USAF 8th Bomber Command (1942).

par greensleevestoaground

C’est le hasard des coincidences qui m’amène à cet article. En effet, après avoir lu ce joli post de redingote sur les pilotes noirs américains de Tuskegee, je me suis souvenu avoir une belle sélection d’images du magazine LIFE en stock sur mon vieux VAIO. Alors évidemment, ce week-end, pour rester dans le ton, je me suis regardé, pour une énième fois, Aviator, dans lequel Di Caprio interprète le magnat et aviateur américain Howard Hughes (avec une belle interprétation de veste de pilote civil proposée par Belstaff spécialement pour le film de Scorsese). Et paf, French Cancan balance un superbe post sur Florence « Pancho » Barnes, pionnière de l’aviation, au même titre que Hughes. Alors c’était le moment de sortir ces photos du fond de mon disque dur pour les partager. Évidemment, c’est une période de l’année idéale pour parler des pilotes qui, face au froid et au danger, ont toujours su s’équiper chaudement et solidement: A1, B-3, A2, B-15, G1 et autres flying jackets, adaptées aussi pour le civil et notamment les motards de l’époque. Alors se protéger face au froid d’accord, mais face à quel danger aujourd’hui? Celui de la connerie peut-être, comme c’était le cas à l’époque d’ailleurs.

Un crew de B-17 Flying Fortress au complet, de retour sur leur base du sud de l'Angleterre après un raid au-dessus de la France. B3 et A2 jackets de rigueur.
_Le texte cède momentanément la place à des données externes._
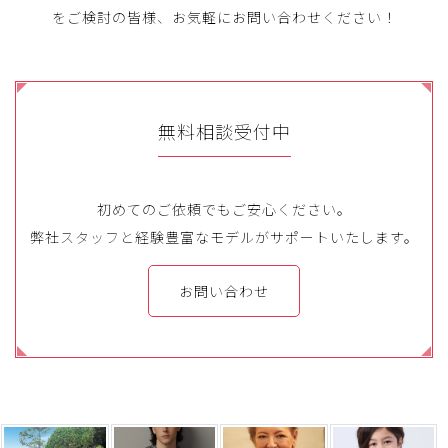
をご検討の皆様、お気軽にお問い合わせください！
無料相談受付中
初めてのご依頼でもご安心ください。
弊社スタッフと経験豊富なモデルがサポートいたします。
お問い合わせ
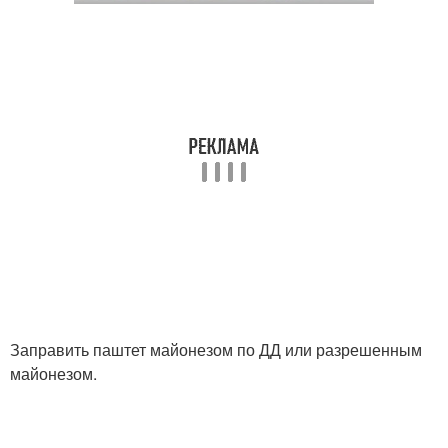
Заправить паштет майонезом по ДД или разрешенным
майонезом.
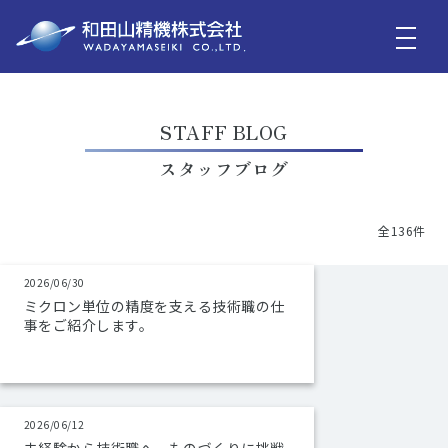
STAFF BLOG
スタッフブログ
全136件
2026/06/30
ミクロン単位の精度を支える技術職の仕
事をご紹介します。
2026/06/12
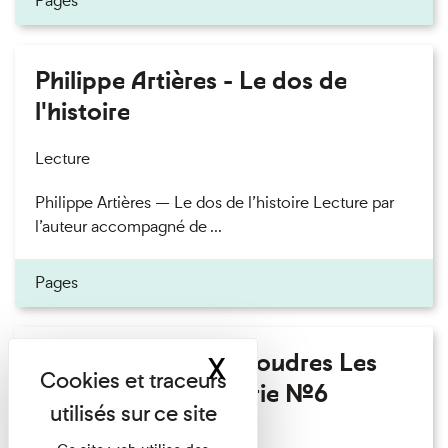
Pages
Philippe Artières - Le dos de
l'histoire
Lecture
Philippe Artières — Le dos de l’histoire Lecture par
l’auteur accompagné de ...
Pages
Fanny Taillandier - Foudres Les
X
Masquer le band
Invités de l’Imprimerie n°6
Lecture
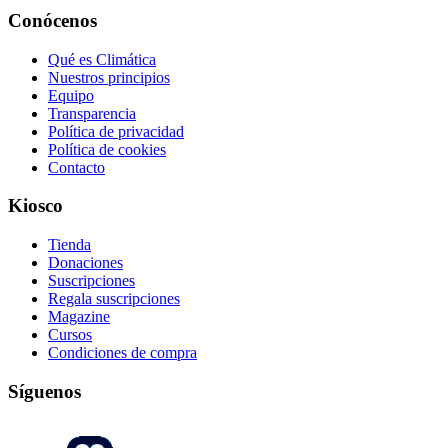
Conócenos
Qué es Climática
Nuestros principios
Equipo
Transparencia
Política de privacidad
Política de cookies
Contacto
Kiosco
Tienda
Donaciones
Suscripciones
Regala suscripciones
Magazine
Cursos
Condiciones de compra
Síguenos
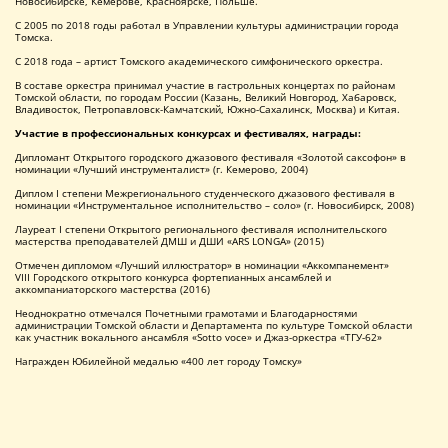
Новосибирске, Кемерове, Красноярске, Польше.
С 2005 по 2018 годы работал в Управлении культуры администрации города
Томска.
С 2018 года – артист Томского академического симфонического оркестра.
В составе оркестра принимал участие в гастрольных концертах по районам
Томской области, по городам России (Казань, Великий Новгород, Хабаровск,
Владивосток, Петропавловск-Камчатский, Южно-Сахалинск, Москва) и Китая.
Участие в профессиональных конкурсах и фестивалях, награды:
Дипломант Открытого городского джазового фестиваля «Золотой саксофон» в
номинации «Лучший инструменталист» (г. Кемерово, 2004)
Диплом I степени Межрегионального студенческого джазового фестиваля в
номинации «Инструментальное исполнительство – соло» (г. Новосибирск, 2008)
Лауреат I степени Открытого регионального фестиваля исполнительского
мастерства преподавателей ДМШ и ДШИ «ARS LONGA» (2015)
Отмечен дипломом «Лучший иллюстратор» в номинации «Аккомпанемент»
VIII Городского открытого конкурса фортепианных ансамблей и
аккомпаниаторского мастерства (2016)
Неоднократно отмечался Почетными грамотами и Благодарностями
администрации Томской области и Департамента по культуре Томской области
как участник вокального ансамбля «Sotto voce» и Джаз-оркестра «ТГУ-62»
Награжден Юбилейной медалью «400 лет городу Томску»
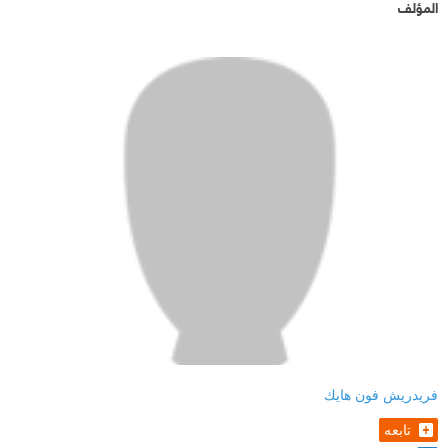
المؤلف
فريدريش فون هايك
تابعه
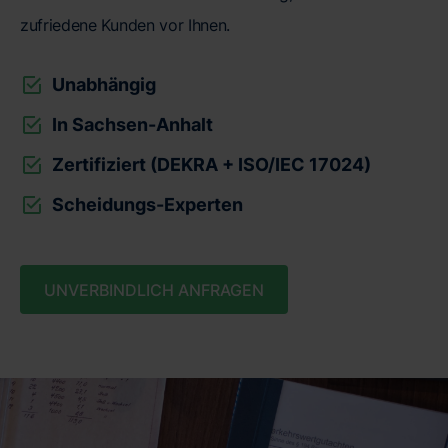
zufriedene Kunden vor Ihnen.
Unabhängig
In Sachsen-Anhalt
Zertifiziert (DEKRA + ISO/IEC 17024)
Scheidungs-Experten
UNVERBINDLICH ANFRAGEN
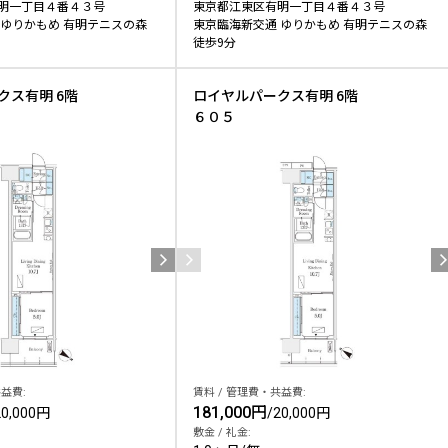
明一丁目４番４３号
東京都江東区有明一丁目４番４３号
 ゆりかもめ 有明テニスの森
東京臨海新交通 ゆりかもめ 有明テニスの森
徒歩9分
クス有明 6階
ロイヤルパークス有明 6階
６０５
益費:
賃料 / 管理費・共益費:
181,000円
20,000円
/
20,000円
敷金 / 礼金:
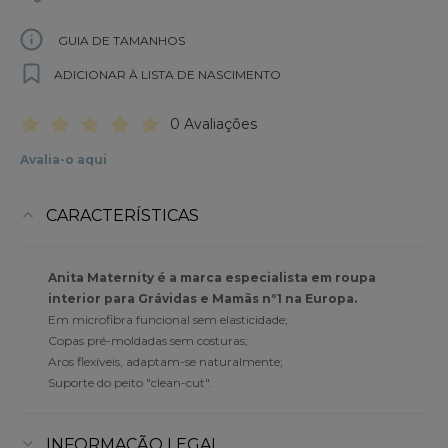
GUIA DE TAMANHOS
ADICIONAR À LISTA DE NASCIMENTO
0 Avaliações
Avalia-o aqui
CARACTERÍSTICAS
Anita Maternity é a marca especialista em roupa
interior para Grávidas e Mamãs nº1 na Europa.
Em microfibra funcional sem elasticidade;
Copas pré-moldadas sem costuras;
Aros flexíveis, adaptam-se naturalmente;
Suporte do peito "clean-cut".
INFORMAÇÃO LEGAL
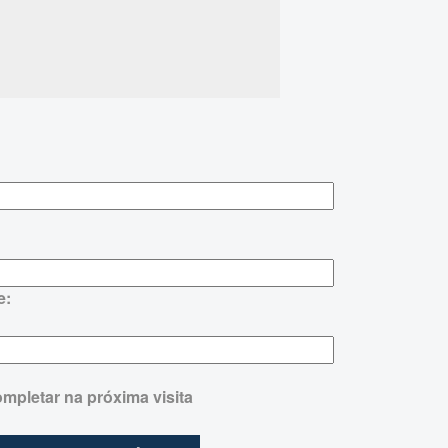
e:
mpletar na próxima visita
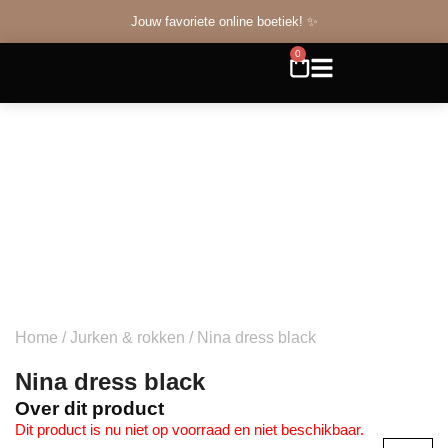
Jouw favoriete online boetiek! ✨
0
Home
/
Jurken & rokken
/ Nina dress black
Nina dress black
Over dit product
Dit product is nu niet op voorraad en niet beschikbaar.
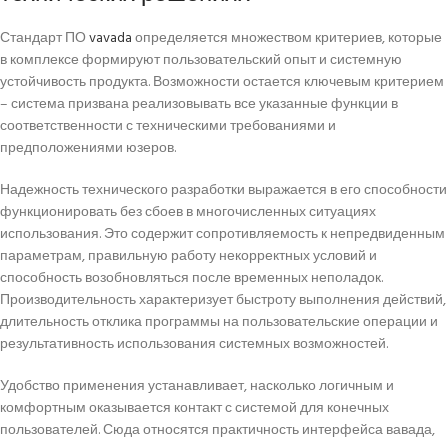
Стандарт ПО
vavada
определяется множеством критериев, которые
в комплексе формируют пользовательский опыт и системную
устойчивость продукта. Возможности остается ключевым критерием
– система призвана реализовывать все указанные функции в
соответственности с техническими требованиями и
предположениями юзеров.
Надежность технического разработки выражается в его способности
функционировать без сбоев в многочисленных ситуациях
использования. Это содержит сопротивляемость к непредвиденным
параметрам, правильную работу некорректных условий и
способность возобновляться после временных неполадок.
Производительность характеризует быстроту выполнения действий,
длительность отклика программы на пользовательские операции и
результативность использования системных возможностей.
Удобство применения устанавливает, насколько логичным и
комфортным оказывается контакт с системой для конечных
пользователей. Сюда относятся практичность интерфейса вавада,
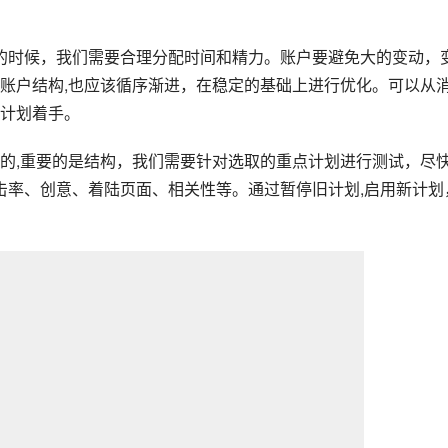
的时候，我们需要合理分配时间和精力。账户要避免大的变动，
账户结构,也应该循序渐进，在稳定的基础上进行优化。可以从
计划着手。
要的,重要的是结构，我们需要针对选取的重点计划进行测试，尽
点击率、创意、着陆页面、相关性等。通过暂停旧计划,启用新计划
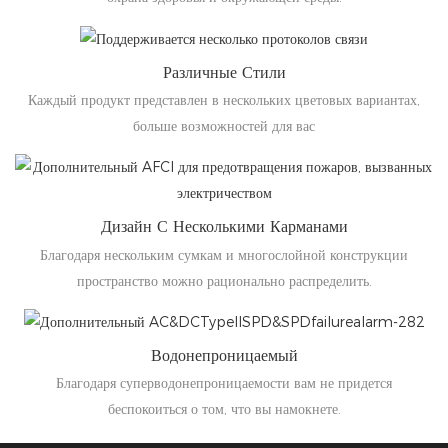
Различные Стили
Каждый продукт представлен в нескольких цветовых вариантах,
больше возможностей для вас
Дизайн С Несколькими Карманами
Благодаря нескольким сумкам и многослойной конструкции
пространство можно рационально распределить.
Водонепроницаемый
Благодаря суперводонепроницаемости вам не придется
беспокоиться о том, что вы намокнете.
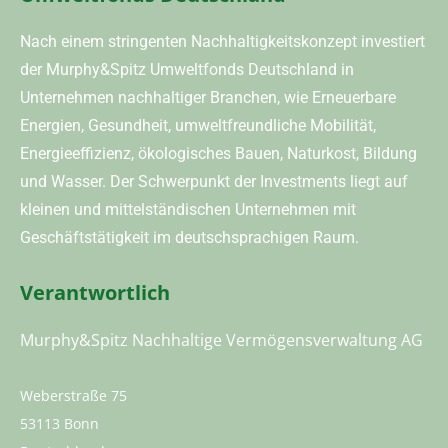
Nach einem stringenten Nachhaltigkeitskonzept investiert
der Murphy&Spitz Umweltfonds Deutschland in
Unternehmen nachhaltiger Branchen, wie Erneuerbare
Energien, Gesundheit, umweltfreundliche Mobilität,
Energieeffizienz, ökologisches Bauen, Naturkost, Bildung
und Wasser. Der Schwerpunkt der Investments liegt auf
kleinen und mittelständischen Unternehmen mit
Geschäftstätigkeit im deutschsprachigen Raum.
Verantwortlich
Murphy&Spitz Nachhaltige Vermögensverwaltung AG
Weberstraße 75
53113 Bonn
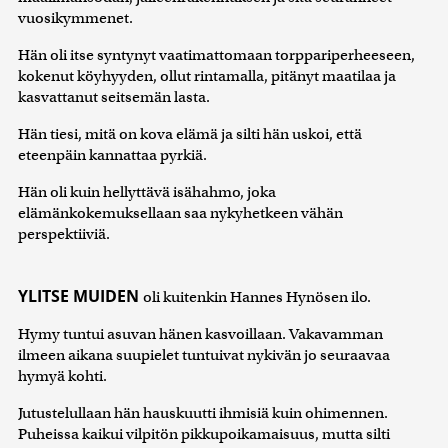
vuosikymmenet.
Hän oli itse syntynyt vaatimattomaan torppariperheeseen,
kokenut köyhyyden, ollut rintamalla, pitänyt maatilaa ja
kasvattanut seitsemän lasta.
Hän tiesi, mitä on kova elämä ja silti hän uskoi, että
eteenpäin kannattaa pyrkiä.
Hän oli kuin hellyttävä isähahmo, joka
elämänkokemuksellaan saa nykyhetkeen vähän
perspektiiviä.
YLITSE MUIDEN
oli kuitenkin Hannes Hynösen ilo.
Hymy tuntui asuvan hänen kasvoillaan. Vakavamman
ilmeen aikana suupielet tuntuivat nykivän jo seuraavaa
hymyä kohti.
Jutustelullaan hän hauskuutti ihmisiä kuin ohimennen.
Puheissa kaikui vilpitön pikkupoikamaisuus, mutta silti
La compagnie 8th Bomber Command de l’US Air Force arriva en Angleterre en juin 1942 avec 12 B-17 sur la base de la Royal Air Force de Polebrook. Au programme des soldats, des missions régulières de bombardement et reconnaissance qui débutèrent le 17 août de la même année pour se poursuivre jusqu’en février 1944, avant de voir leur base de stationnement réassignée à Okinawa au Japon à partir de 1945. Mais les équipages ne sont pas toujours en mission et passent énormément de temps au sol, notamment pour l’entretien de leurs fameuses forteresses volantes (Flying Fortress, nom donné aux B-17). Ce sont ces moments privilégiés que la photographe Margaret Bourke-White a choisi pour prendre ces clichés de la vie quotidienne d’un détachement de l’USAF en Europe, un mois de septembre 1942, alors que l’Allemagne peine à Stalingrad et que les États-Unis remportent victoire sur victoire dans le Pacifique, face aux Japonais.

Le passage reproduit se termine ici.